Despite the partisan squabbles in Washington, President Barack Obama’s recent speeches on countering extremism could have been given by a Democrat or a Republican. The neo-cons of the Bush era called for the same five-point strategy: confronting extremism, promoting democracy, addressing public grievances, creating opportunities for disillusioned youth, and dignity for all.

Indeed, the two presidents have given speeches with almost identical language on the subject—and the various components of U.S. policy.

Six days after the 9/11 attacks in 2001, President George W. Bush spoke at the Islamic Center of Washington.

“These acts of violence against innocents violate the fundamental tenets of the Islamic faith. And it’s important for my fellow Americans to understand that,” he said. “The face of terror is not the true faith of Islam. . . . Islam is peace. These terrorists don’t represent peace.  They represent evil and war.”

Speaking Wednesday, at the White House summit on violent extremism, President Obama said, “We are not at war with Islam. We are at war with people who have perverted Islam. . . . [T]he terrorists do not speak for over a billion Muslims who reject their hateful ideology. They no more represent Islam than any madman who kills innocents in the name of God represents Christianity or Judaism or Buddhism or Hinduism.”

Nothing different.

Both presidents have also promoted democracy—meaning political participation, equal justice, and basic freedoms–to counter extremism.

President Bush discussed democracy promotion in the Middle East at the National Endowment for Democracy in 2003.

“Successful societies limit the power of the state and the power of the military–so that governments respond to the will of the people, and not the will of an elite,” he said. “Successful societies protect freedom with the consistent and impartial rule of law, instead of … selectively applying the law to punish political opponents. Successful societies allow room for healthy civic institutions–for political parties and labor unions and independent newspapers and broadcast media.”

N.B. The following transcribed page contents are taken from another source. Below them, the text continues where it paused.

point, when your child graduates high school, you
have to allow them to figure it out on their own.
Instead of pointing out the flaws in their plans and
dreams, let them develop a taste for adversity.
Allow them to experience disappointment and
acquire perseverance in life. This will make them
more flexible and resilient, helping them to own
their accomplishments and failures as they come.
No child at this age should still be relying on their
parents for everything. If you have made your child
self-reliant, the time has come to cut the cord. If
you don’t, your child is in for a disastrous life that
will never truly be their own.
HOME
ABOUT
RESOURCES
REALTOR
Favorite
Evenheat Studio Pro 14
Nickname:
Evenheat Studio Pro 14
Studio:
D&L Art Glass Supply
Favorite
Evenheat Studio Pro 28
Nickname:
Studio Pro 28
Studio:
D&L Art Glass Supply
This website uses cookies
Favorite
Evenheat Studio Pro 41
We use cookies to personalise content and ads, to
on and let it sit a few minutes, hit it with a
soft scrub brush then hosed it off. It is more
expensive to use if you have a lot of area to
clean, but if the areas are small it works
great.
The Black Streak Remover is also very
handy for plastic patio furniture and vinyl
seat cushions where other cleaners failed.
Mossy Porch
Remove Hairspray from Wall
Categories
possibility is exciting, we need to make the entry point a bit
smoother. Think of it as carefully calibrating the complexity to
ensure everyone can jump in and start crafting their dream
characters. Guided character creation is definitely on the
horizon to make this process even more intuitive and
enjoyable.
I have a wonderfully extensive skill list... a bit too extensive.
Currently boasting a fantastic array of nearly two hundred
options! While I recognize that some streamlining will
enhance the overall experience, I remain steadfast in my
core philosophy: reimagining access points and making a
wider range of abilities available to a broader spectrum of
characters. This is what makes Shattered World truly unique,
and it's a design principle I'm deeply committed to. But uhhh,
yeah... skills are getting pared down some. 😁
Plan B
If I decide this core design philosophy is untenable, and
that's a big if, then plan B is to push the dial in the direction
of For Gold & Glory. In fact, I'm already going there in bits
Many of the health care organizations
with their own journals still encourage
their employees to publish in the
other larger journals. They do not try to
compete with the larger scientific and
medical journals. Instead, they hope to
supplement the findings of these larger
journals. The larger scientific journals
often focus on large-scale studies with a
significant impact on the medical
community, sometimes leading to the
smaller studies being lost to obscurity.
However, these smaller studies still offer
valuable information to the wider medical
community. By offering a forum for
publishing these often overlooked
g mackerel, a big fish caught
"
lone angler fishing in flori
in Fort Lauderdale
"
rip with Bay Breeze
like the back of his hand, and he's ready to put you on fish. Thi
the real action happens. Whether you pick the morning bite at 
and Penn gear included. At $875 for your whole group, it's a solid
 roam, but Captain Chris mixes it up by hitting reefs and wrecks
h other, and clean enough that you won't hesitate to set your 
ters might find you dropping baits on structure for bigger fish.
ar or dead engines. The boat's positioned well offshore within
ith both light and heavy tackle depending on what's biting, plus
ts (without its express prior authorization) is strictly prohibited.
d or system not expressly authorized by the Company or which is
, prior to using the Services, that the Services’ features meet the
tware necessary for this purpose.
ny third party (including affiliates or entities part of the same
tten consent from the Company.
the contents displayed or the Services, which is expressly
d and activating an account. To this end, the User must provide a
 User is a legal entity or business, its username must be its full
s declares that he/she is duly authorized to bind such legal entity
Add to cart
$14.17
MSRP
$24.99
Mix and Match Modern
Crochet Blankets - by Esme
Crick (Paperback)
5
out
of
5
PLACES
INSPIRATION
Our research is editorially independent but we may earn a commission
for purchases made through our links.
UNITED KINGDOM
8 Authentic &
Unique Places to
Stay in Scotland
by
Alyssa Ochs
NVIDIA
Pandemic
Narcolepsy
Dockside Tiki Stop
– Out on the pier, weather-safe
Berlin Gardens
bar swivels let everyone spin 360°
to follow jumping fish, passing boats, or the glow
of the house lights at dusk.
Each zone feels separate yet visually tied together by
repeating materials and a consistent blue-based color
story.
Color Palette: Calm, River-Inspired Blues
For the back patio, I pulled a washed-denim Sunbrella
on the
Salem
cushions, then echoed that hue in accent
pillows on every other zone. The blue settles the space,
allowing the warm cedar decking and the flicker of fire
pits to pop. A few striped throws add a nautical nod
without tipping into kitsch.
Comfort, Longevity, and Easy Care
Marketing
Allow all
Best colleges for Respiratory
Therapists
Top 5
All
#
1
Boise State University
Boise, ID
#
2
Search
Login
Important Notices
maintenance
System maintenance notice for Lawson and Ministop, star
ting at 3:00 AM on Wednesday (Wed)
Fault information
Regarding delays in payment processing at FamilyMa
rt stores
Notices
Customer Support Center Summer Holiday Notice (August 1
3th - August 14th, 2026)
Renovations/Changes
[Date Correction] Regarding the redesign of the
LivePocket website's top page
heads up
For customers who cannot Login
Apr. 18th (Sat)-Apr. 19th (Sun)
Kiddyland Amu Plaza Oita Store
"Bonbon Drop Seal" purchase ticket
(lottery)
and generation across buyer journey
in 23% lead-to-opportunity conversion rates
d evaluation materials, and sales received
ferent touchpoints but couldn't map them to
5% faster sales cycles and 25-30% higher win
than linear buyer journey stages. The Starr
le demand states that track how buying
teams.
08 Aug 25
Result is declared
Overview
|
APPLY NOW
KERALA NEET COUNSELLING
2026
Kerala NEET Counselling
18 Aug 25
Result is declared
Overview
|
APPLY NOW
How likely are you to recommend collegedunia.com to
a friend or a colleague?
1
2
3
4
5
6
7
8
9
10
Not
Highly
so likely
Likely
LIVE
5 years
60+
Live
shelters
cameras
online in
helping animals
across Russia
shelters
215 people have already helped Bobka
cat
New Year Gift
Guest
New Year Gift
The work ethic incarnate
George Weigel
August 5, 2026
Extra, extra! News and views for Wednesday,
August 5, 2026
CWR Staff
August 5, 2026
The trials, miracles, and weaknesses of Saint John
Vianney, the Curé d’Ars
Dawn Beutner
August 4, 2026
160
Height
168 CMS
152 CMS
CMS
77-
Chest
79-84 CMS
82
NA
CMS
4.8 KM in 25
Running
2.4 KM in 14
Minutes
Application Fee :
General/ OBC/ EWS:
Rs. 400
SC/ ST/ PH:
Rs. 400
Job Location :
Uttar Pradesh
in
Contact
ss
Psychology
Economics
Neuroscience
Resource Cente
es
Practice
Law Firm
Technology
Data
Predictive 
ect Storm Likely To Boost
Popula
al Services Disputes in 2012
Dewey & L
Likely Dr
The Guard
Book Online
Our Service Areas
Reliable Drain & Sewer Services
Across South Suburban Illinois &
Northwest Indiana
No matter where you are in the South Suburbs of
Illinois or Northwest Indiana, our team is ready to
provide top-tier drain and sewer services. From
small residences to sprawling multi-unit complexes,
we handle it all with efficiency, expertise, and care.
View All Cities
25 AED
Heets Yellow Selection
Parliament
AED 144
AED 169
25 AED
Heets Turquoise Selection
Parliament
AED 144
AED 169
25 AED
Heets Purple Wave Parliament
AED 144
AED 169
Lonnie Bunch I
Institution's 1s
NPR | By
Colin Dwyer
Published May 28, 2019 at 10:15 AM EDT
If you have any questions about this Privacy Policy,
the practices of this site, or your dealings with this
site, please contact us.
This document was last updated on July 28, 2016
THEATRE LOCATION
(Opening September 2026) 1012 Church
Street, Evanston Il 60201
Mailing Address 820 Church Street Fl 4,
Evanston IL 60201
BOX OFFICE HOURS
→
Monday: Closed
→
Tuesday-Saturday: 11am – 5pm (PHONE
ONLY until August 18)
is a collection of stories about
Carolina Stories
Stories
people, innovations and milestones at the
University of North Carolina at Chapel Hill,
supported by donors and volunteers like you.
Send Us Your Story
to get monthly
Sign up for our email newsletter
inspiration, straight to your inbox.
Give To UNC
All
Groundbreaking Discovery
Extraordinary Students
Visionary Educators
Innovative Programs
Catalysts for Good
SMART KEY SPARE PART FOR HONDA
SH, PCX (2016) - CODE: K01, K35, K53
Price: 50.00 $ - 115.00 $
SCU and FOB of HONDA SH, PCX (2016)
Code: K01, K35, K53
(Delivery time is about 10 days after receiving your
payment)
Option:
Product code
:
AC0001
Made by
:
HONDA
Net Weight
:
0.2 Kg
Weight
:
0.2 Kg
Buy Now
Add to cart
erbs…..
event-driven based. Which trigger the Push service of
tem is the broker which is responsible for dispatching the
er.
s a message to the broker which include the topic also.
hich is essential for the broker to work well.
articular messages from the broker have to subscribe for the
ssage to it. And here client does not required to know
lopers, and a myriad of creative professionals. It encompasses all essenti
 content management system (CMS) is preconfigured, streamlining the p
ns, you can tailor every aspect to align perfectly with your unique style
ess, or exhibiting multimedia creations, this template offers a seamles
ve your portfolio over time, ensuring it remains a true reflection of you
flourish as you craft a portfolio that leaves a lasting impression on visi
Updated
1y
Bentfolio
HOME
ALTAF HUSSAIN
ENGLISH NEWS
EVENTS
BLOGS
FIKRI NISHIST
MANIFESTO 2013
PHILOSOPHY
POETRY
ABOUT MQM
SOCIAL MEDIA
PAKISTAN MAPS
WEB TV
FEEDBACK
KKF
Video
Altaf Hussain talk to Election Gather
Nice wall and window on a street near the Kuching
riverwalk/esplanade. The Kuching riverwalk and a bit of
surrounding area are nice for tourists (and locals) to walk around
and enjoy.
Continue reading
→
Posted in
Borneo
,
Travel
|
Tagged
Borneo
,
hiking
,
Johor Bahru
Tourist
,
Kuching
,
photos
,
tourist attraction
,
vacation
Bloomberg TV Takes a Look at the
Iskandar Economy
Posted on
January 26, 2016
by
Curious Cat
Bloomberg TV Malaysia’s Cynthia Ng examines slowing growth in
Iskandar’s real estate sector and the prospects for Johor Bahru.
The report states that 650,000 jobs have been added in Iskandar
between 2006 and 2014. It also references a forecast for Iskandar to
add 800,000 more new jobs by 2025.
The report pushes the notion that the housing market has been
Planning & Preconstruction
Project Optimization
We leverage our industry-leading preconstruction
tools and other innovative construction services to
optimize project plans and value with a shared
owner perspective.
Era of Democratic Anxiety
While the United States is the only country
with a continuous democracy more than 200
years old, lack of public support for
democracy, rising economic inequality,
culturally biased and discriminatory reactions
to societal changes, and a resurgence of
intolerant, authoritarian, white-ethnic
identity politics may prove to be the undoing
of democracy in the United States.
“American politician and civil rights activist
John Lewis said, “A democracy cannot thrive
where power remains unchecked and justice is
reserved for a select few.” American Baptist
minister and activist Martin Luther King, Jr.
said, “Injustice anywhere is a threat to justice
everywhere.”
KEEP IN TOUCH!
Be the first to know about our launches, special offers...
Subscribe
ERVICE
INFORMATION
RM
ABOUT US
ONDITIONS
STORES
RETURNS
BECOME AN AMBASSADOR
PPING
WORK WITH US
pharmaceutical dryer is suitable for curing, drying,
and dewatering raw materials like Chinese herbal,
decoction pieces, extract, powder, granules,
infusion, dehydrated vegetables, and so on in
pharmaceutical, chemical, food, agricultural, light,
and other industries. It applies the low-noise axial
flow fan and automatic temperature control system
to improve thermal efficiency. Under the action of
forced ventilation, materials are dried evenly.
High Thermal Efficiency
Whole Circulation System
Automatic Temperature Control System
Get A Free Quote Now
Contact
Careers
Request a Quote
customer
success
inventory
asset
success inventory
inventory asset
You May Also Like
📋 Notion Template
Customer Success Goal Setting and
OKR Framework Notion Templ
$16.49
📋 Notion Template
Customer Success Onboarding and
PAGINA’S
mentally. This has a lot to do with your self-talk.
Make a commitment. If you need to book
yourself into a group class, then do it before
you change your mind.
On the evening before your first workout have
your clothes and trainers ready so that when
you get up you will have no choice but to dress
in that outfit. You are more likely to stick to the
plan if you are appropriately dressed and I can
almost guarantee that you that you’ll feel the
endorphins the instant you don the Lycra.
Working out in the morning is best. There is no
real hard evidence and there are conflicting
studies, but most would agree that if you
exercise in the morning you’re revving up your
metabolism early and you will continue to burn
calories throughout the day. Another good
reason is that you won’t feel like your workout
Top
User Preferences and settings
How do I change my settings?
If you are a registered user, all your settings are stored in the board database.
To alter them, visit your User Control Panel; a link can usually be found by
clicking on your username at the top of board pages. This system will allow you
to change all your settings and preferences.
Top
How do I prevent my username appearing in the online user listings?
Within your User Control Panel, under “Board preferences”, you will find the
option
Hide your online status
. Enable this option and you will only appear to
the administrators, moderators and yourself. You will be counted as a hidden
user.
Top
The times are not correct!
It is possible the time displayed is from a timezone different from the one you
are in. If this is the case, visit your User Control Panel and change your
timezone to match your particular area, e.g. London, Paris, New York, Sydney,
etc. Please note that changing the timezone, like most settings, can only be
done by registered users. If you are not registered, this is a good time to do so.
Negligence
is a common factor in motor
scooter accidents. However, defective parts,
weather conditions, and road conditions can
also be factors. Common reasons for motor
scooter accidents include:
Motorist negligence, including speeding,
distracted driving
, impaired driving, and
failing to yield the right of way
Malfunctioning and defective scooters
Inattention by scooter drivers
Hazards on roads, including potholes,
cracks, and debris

On Thursday, President Obama said that democracy is an essential part of the cure for extremism.

“When people are oppressed, and human rights are denied–particularly along sectarian lines or ethnic lines–when dissent is silenced, it feeds violent extremism,” he said. “And so we must recognize that lasting stability and real security require democracy.  That means free elections where people can choose their own future, and independent judiciaries that uphold the rule of law, and police and security forces that respect human rights, and free speech and freedom for civil society groups. And it means freedom of religion–because when people are free to practice their faith as they choose, it helps hold diverse societies together.”

Almost identical language.

In his 2001 speech at Washington’s Islamic Center, President Bush pointedly lauded Muslims in the U.S.:

“America counts millions of Muslims amongst our citizens, and Muslims make an incredibly valuable contribution to our country. Muslims are doctors, lawyers, law professors, members of the military, entrepreneurs, shopkeepers, moms and dads. And they need to be treated with respect. In our anger and emotion, our fellow Americans must treat each other with respect.”

On Wednesday, President Obama noted that, “to their credit,” there are “respected Muslim clerics and scholars not just here in the United States but around the world who push back on this twisted interpretation of their faith.”

The same show of respect.

There is no meaningful gap on the guiding principles. So it’s time–for the good of both sides–for petty political bickering over U.S. policy on extremism to stop.

The opinions expressed here are solely those of the author.